Member of the Landtag of Liechtenstein for Unterland
- In office 5 February 2017 – 9 February 2025

Personal details
- Born: 27 September 1968 (age 57) Eschen, Liechtenstein
- Party: Free List

= Patrick Risch =

Liechtenstein politician (born 1968)

Patrick Risch (born 27 September 1968) is a politician from Liechtenstein who served in the Landtag of Liechtenstein from 2017 to 2025. A member of the Free List, he served as the party's spokesman in the Landtag from 2021 to 2025.

== Life ==
Risch was born on 27 September 1968 in Eschen as the son of Quido Risch and Rita (née Kobler). He conducted an apprenticeship as a pastry chef and trained in European Union and Swiss food law and cyber security. Since 2002, he has worked as a self-employed IT specialist.

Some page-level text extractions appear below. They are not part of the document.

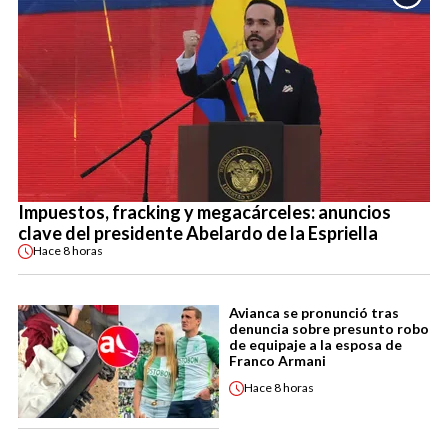
Impuestos, fracking y megacárceles: anuncios
clave del presidente Abelardo de la Espriella
Hace
8 horas
Avianca se pronunció tras
denuncia sobre presunto robo
de equipaje a la esposa de
Franco Armani
Hace
8 horas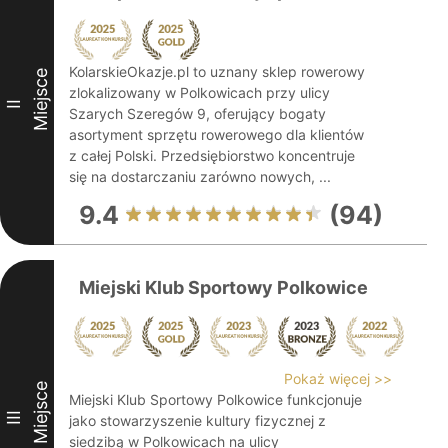
KolarskieOkazje.pl to uznany sklep rowerowy
Miejsce
zlokalizowany w Polkowicach przy ulicy
II
Szarych Szeregów 9, oferujący bogaty
asortyment sprzętu rowerowego dla klientów
z całej Polski. Przedsiębiorstwo koncentruje
się na dostarczaniu zarówno nowych, ...
9.4
(94)
Miejski Klub Sportowy Polkowice
Pokaż więcej >>
Miejsce
Miejski Klub Sportowy Polkowice funkcjonuje
III
jako stowarzyszenie kultury fizycznej z
siedzibą w Polkowicach na ulicy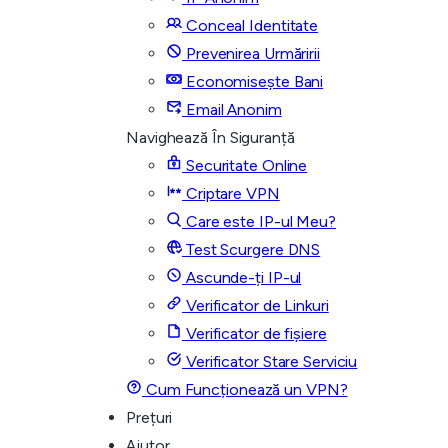
Conceal Identitate
Prevenirea Urmăririi
Economisește Bani
Email Anonim
Navighează În Siguranță
Securitate Online
Criptare VPN
Care este IP-ul Meu?
Test Scurgere DNS
Ascunde-ți IP-ul
Verificator de Linkuri
Verificator de fișiere
Verificator Stare Serviciu
Cum Funcționează un VPN?
Prețuri
Ajutor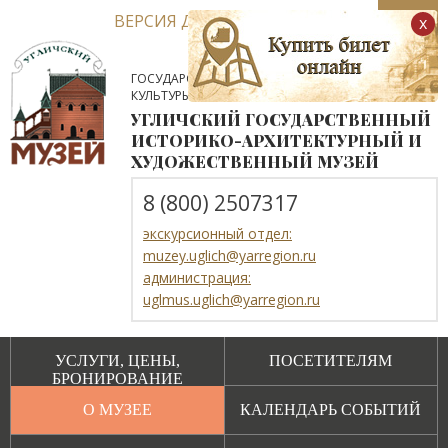
ВЕРСИЯ ДЛЯ СЛАБОВИДЯЩИХ
x
ГОСУДАРСТВЕННОЕ АВТОНОМНОЕ УЧРЕЖДЕНИЕ
КУЛЬТУРЫ ЯРОСЛАВСКОЙ ОБЛАСТИ
УГЛИЧСКИЙ ГОСУДАРСТВЕННЫЙ
ИСТОРИКО-АРХИТЕКТУРНЫЙ И
ХУДОЖЕСТВЕННЫЙ МУЗЕЙ
8 (800) 2507317
экскурсионный отдел:
muzey.uglich@yarregion.ru
администрация:
uglmus.uglich@yarregion.ru
УСЛУГИ, ЦЕНЫ,
ПОСЕТИТЕЛЯМ
БРОНИРОВАНИЕ
О МУЗЕЕ
КАЛЕНДАРЬ СОБЫТИЙ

In 2002, he was a co-founder of Miratools AG in Schellenberg and since 2013 owner of Standpunkte GmbH in Schellenberg.

Risch was a member of the Schellenberg municipal council from 2011 to 2023 as a member of the Free List. He was a deputy member of the Landtag of Liechtenstein from 2013 to 2017, and a full member from 2017 to 2025. From 2015 to 2017 and again from 2021 to 2025 he was a member of the Landtag's finance committee, and from 2017 to 2021 he was a member of the Liechtenstein commission to the European Economic Area; he was the Free List's spokesman in the Landtag from 2021 to 2025. Risch unsuccessfully ran for mayor of Schellenberg in 2023. He has again been a deputy member of the Landtag since 2025.

Risch has been a prominent supporter of LGBTQ rights in Liechtenstein and was a supporter of the 2011 partnership act, which came into effect in 1 September. He was a founding member of the FLay - Gays and Lesbians Liechtenstein and Rhine Valley in 1998 and its president until 2008.